После завтрака, Анфиса проследила за тем, чтобы я облачился согласно Ренатиным инструкциям, а затем повела меня за локоть на палубу. Мы как раз проходили по Па-де-Кале, самому узкому месту Ла-Манша. По правому борту виднелись знаменитые дуврские меловые скалы, а по левую – более пологий грязно-белый французский берег у Кале. Солнце, почти утратившее оранжевый оттенок, действительно светило во всю мощь, но вновь задувший холодный ветер напоминал, что уже осень.
Неожиданно мы увидели небольшой парусник, шедший нам наперерез. Вскоре от него отделилась шлюпка и пошла в нашем направлении.
Я приказал спустить штормтрап, и, к моему великому удивлению, по нему поднялся некий человек в красно-синей униформе.
– Я лейтенант Эварист де Божё, – представился тот. – Кто вы и что вы делаете в этих водах?

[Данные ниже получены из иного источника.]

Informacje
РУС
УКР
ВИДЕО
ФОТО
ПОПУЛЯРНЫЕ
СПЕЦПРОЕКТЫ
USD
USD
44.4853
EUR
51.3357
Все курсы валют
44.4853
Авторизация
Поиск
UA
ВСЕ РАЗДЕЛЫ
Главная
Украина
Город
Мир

– Лейтенант, я принц Николаевский и Радонежский, барон Улфсё, – сказал я чуть высокомерным тоном.
– Принц какой страны?
– России.
Лицо лейтенанта чуть посветлело.
– Значит, не англичане и не их вассалы, шотландцы. А то я подумал, что слишком уж ваш флаг похож на шотландский. Только цвета другие.
– Наш флаг – знамя Русско-Американского флота, к которому принадлежит наш корабль.
– Русская Америка? Не знал, что у России есть там колонии.
– Есть, мсье де Божё, и не одна.
– Ваше сиятельство, с вашего позволения, я хотел бы предложить вам посетить Кале – там сейчас находится маршал Франции Гийом де Отмер, граф де Шатовийяк. Именно он приказал моему командиру узнать, что за корабль следует по Па-де-Кале. Он будет рад приветствовать вас у себя в резиденции.
– Вот только лучше мы это сделаем на нашей шлюпке – так будет быстрее, мсье лейтенант. Только дайте мне возможность переодеться.